■ Exercise objective ■
In the listing below, lines with the string "Rexant" are to be counted; the number is the entire reply.

■ Input material ■
= = = = = = =

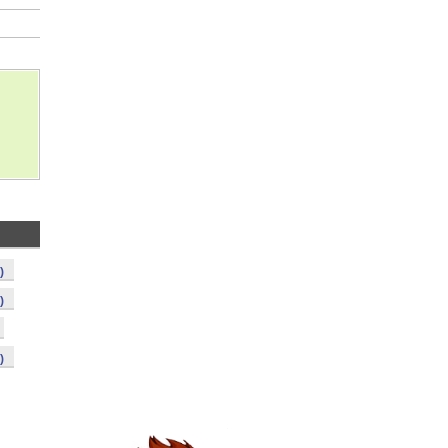
)
)
)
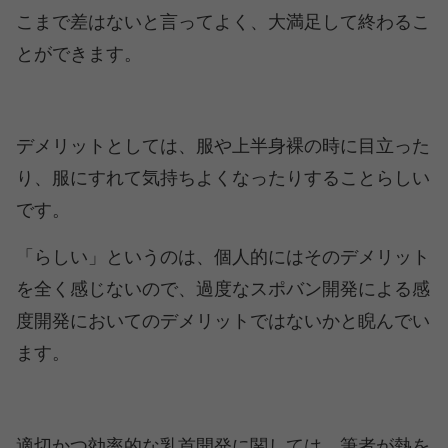
こまで差はないと言ってよく、大満足して終わるこ
とができます。
デメリットとしては、服や上半身裸の時に目立った
り、服にすれて気持ちよくなったりすることらしい
です。
「らしい」というのは、個人的にはそのデメリット
を全く感じないので、過度なスポバン開発による感
度開発においてのデメリットではないかと睨んでい
ます。
適切かつ効率的な乳首開発に関しては、筆者が熱を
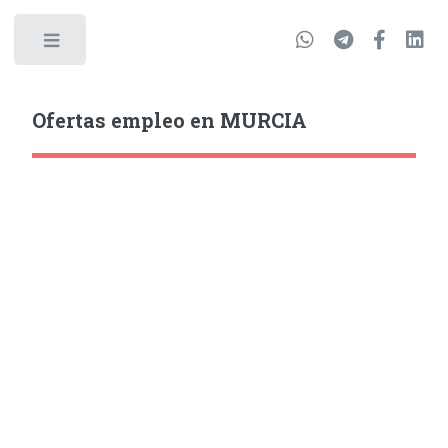
Ofertas empleo en MURCIA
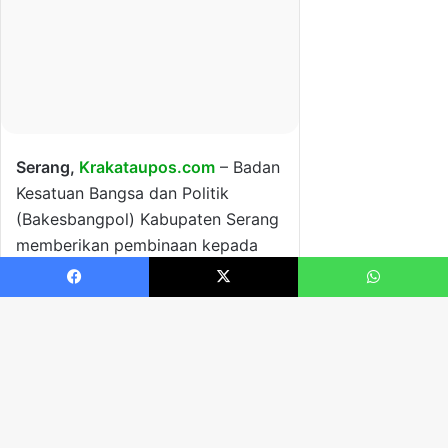
Facebook
X
WhatsApp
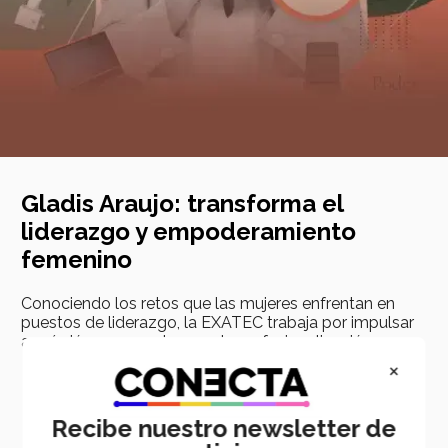
Gladis Araujo: transforma el
liderazgo y empoderamiento
femenino
Conociendo los retos que las mujeres enfrentan en
puestos de liderazgo, la EXATEC trabaja por impulsar
a más jóvenes a entornos de profesionalización.
×
navigate_next
VER MÁS
Recibe nuestro newsletter de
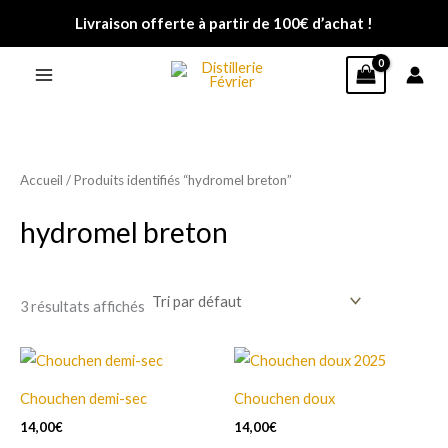
Aller
Livraison offerte à partir de 100€ d’achat !
au
contenu
Accueil
/ Produits identifiés “hydromel breton”
hydromel breton
3 résultats affichés
Ce
Ce
produit
produit
Chouchen demi-sec
Chouchen doux
a
a
14,00
€
14,00
€
plusieurs
plusieurs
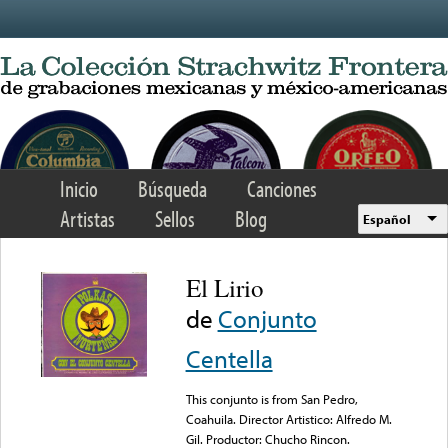
Skip to main content
Inicio
Búsqueda
Canciones
Artistas
Sellos
Blog
Español
El Lirio
de
Conjunto
Centella
This conjunto is from San Pedro,
Coahuila. Director Artistico: Alfredo M.
Gil. Productor: Chucho Rincon.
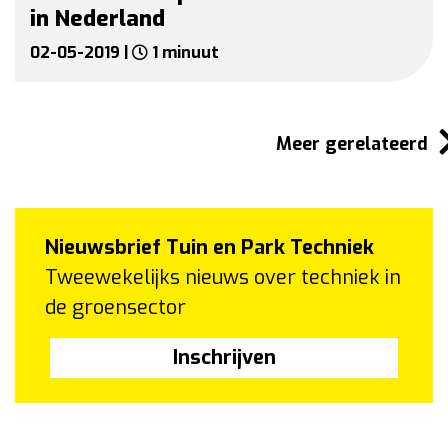
in Nederland
02-05-2019 |
1 minuut
Meer gerelateerd
Nieuwsbrief Tuin en Park Techniek
Tweewekelijks nieuws over techniek in
de groensector
Inschrijven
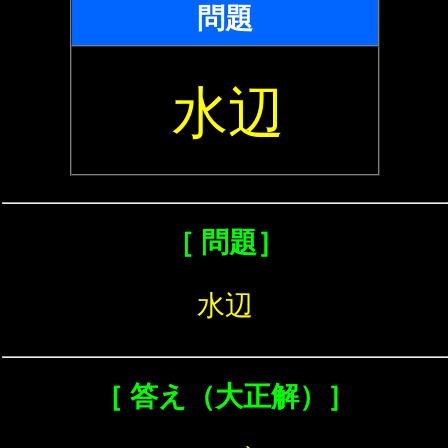
問題
水辺
［ 問題］
水辺
［ 答え（大正解）］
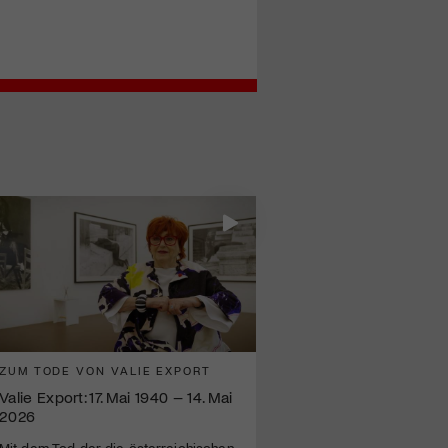
ZUM TODE VON VALIE EXPORT
Valie Export: 17. Mai 1940 – 14. Mai
2026
Mit dem Tod der die österreichischen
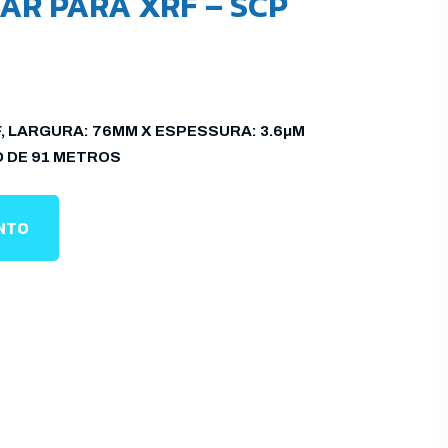
AR PARA XRF – SCP
F, LARGURA: 76MM X ESPESSURA: 3.6µM
O DE 91 METROS
ENTO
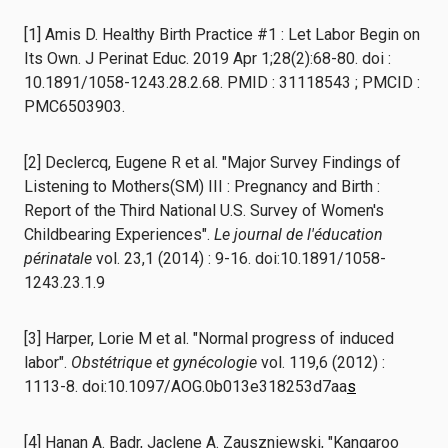
[1] Amis D. Healthy Birth Practice #1 : Let Labor Begin on
Its Own. J Perinat Educ. 2019 Apr 1;28(2):68-80. doi :
10.1891/1058-1243.28.2.68. PMID : 31118543 ; PMCID :
PMC6503903.
[2] Declercq, Eugene R et al. "Major Survey Findings of
Listening to Mothers(SM) III : Pregnancy and Birth :
Report of the Third National U.S. Survey of Women's
Childbearing Experiences".
Le journal de l'éducation
périnatale
vol. 23,1 (2014) : 9-16. doi:10.1891/1058-
1243.23.1.9
[3] Harper, Lorie M et al. "Normal progress of induced
labor".
Obstétrique et gynécologie
vol. 119,6 (2012) :
1113-8. doi:10.1097/AOG.0b013e318253d7aa
s
[4] Hanan A. Badr, Jaclene A. Zauszniewski, "Kangaroo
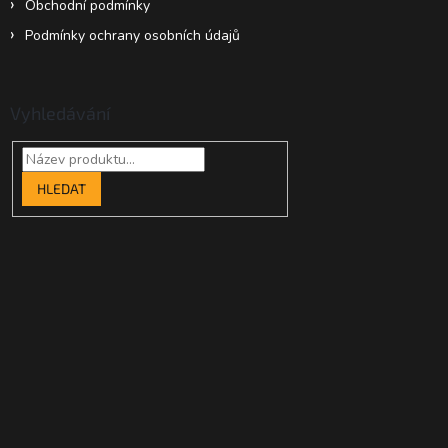
Obchodní podmínky
Podmínky ochrany osobních údajů
Vyhledávání
HLEDAT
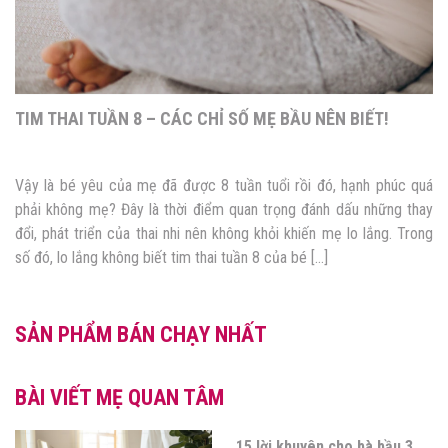
TIM THAI TUẦN 8 – CÁC CHỈ SỐ MẸ BẦU NÊN BIẾT!
Vậy là bé yêu của mẹ đã được 8 tuần tuổi rồi đó, hạnh phúc quá
phải không mẹ? Đây là thời điểm quan trọng đánh dấu những thay
đổi, phát triển của thai nhi nên không khỏi khiến mẹ lo lắng. Trong
số đó, lo lắng không biết tim thai tuần 8 của bé […]
SẢN PHẨM BÁN CHẠY NHẤT
BÀI VIẾT MẸ QUAN TÂM
15 lời khuyên cho bà bầu 3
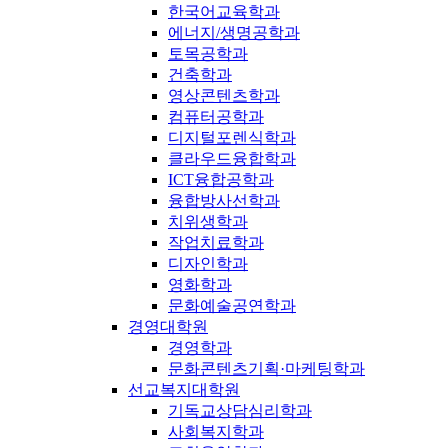
한국어교육학과
에너지/생명공학과
토목공학과
건축학과
영상콘텐츠학과
컴퓨터공학과
디지털포렌식학과
클라우드융합학과
ICT융합공학과
융합방사선학과
치위생학과
작업치료학과
디자인학과
영화학과
문화예술공연학과
경영대학원
경영학과
문화콘텐츠기획·마케팅학과
선교복지대학원
기독교상담심리학과
사회복지학과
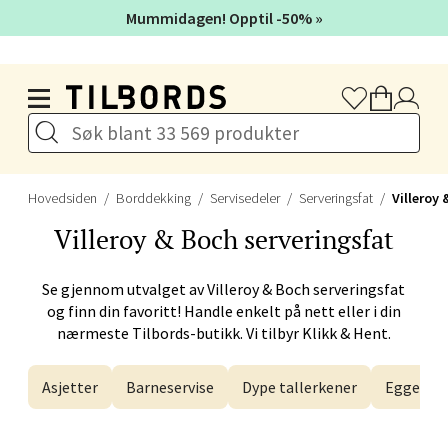
Velg
Mummidagen! Opptil -50% »
Hopp til hovedinnholdet
Oslo - Thon Senter Storo
Vitaminveien 7 - 9, 0485 Oslo
Åpent i dag 10-21
Hovedsiden
Borddekking
Servisedeler
Serveringsfat
Villeroy
Villeroy & Boch
serveringsfat
Velg
Se gjennom utvalget av
Villeroy & Boch
serveringsfat
og finn din favoritt! Handle enkelt på nett eller i din
nærmeste Tilbords-butikk. Vi tilbyr Klikk & Hent.
Lillehammer - Strandtorget
Asjetter
Barneservise
Dype tallerkener
Eggegla
Strandtorget, 2609 Lillehammer
Åpent i dag 09-20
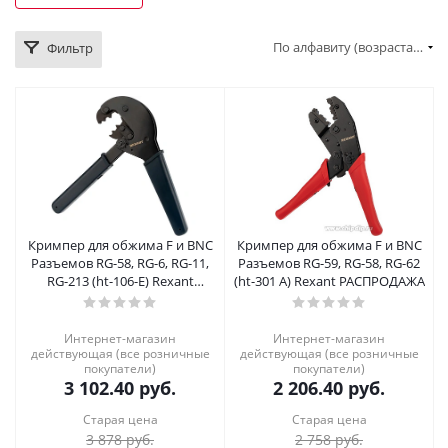
По алфавиту (возрастание)
Фильтр
Кримпер для обжима F и BNC
Кримпер для обжима F и BNC
Разъемов RG-58, RG-6, RG-11,
Разъемов RG-59, RG-58, RG-62
RG-213 (ht-106-E) Rexant
(ht-301 A) Rexant РАСПРОДАЖА
РАСПРОДАЖА
Интернет-магазин
Интернет-магазин
действующая (все розничные
действующая (все розничные
покупатели)
покупатели)
3 102.40
руб.
2 206.40
руб.
Старая цена
Старая цена
3 878
руб.
2 758
руб.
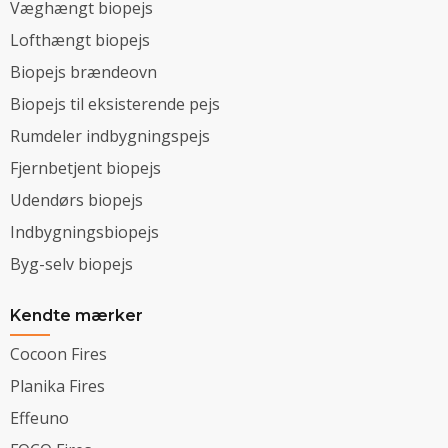
Væghængt biopejs
Lofthængt biopejs
Biopejs brændeovn
Biopejs til eksisterende pejs
Rumdeler indbygningspejs
Fjernbetjent biopejs
Udendørs biopejs
Indbygningsbiopejs
Byg-selv biopejs
Kendte mærker
Cocoon Fires
Planika Fires
Effeuno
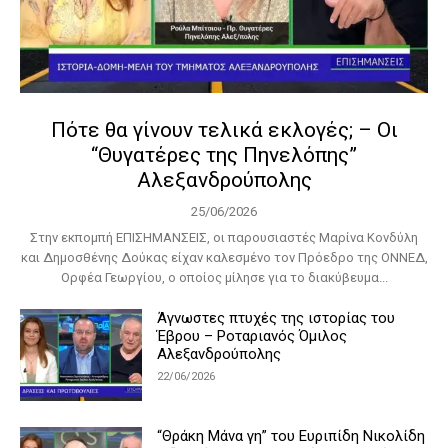
Πότε θα γίνουν τελικά εκλογές; – Οι
“Θυγατέρες της Πηνελόπης”
Αλεξανδρούπολης
25/06/2026
Στην εκπομπή ΕΠΙΣΗΜΑΝΣΕΙΣ, οι παρουσιαστές Μαρίνα Κονδύλη
και Δημοσθένης Δούκας είχαν καλεσμένο τον Πρόεδρο της ΟΝΝΕΔ,
Ορφέα Γεωργίου, ο οποίος μίλησε για το διακύβευμα...
Άγνωστες πτυχές της ιστορίας του
Έβρου – Ροταριανός Όμιλος
Αλεξανδρούπολης
22/06/2026
“Θράκη Μάνα γη” του Ευριπίδη Νικολίδη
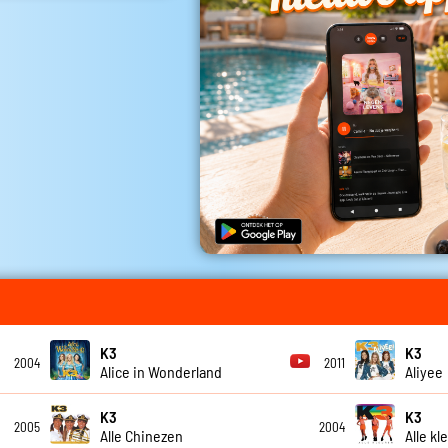
K3
K3
2004
2011
Alice in Wonderland
Aliyee
K3
K3
2005
2004
Alle Chinezen
Alle kl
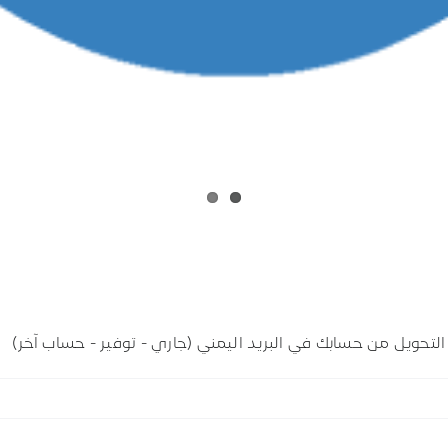
ويل من حسابك في البريد اليمني (جاري - توفير - حساب آخر)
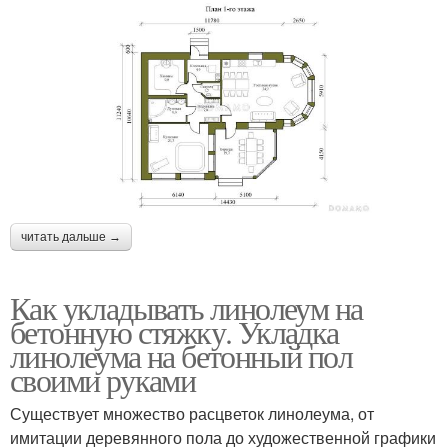
читать дальше →
Как укладывать линолеум на
бетонную стяжку. Укладка
линолеума на бетонный пол
своими руками
Существует множество расцветок линолеума, от
имитации деревянного пола до художественной графики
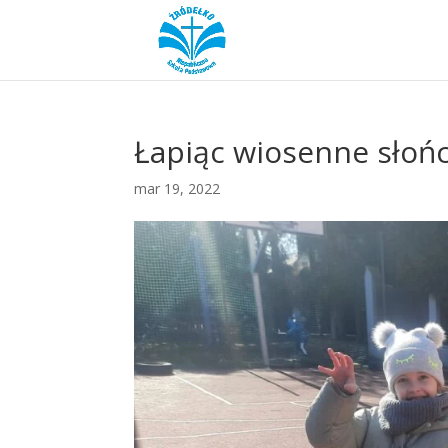
Łapiąc wiosenne słońc
mar 19, 2022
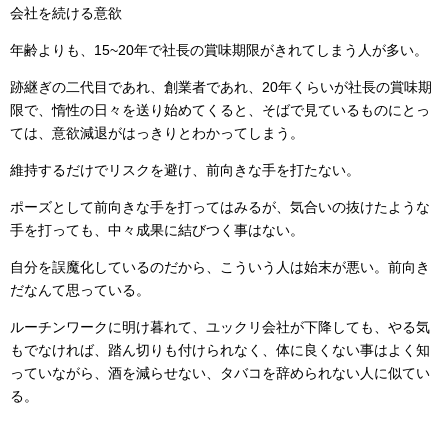
会社を続ける意欲
年齢よりも、15~20年で社長の賞味期限がきれてしまう人が多い。
跡継ぎの二代目であれ、創業者であれ、20年くらいが社長の賞味期
限で、惰性の日々を送り始めてくると、そばで見ているものにとっ
ては、意欲減退がはっきりとわかってしまう。
維持するだけでリスクを避け、前向きな手を打たない。
ポーズとして前向きな手を打ってはみるが、気合いの抜けたような
手を打っても、中々成果に結びつく事はない。
自分を誤魔化しているのだから、こういう人は始末が悪い。前向き
だなんて思っている。
ルーチンワークに明け暮れて、ユックリ会社が下降しても、やる気
もでなければ、踏ん切りも付けられなく、体に良くない事はよく知
っていながら、酒を減らせない、タバコを辞められない人に似てい
る。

= = = = = = =

■ Result of this exercise ■
2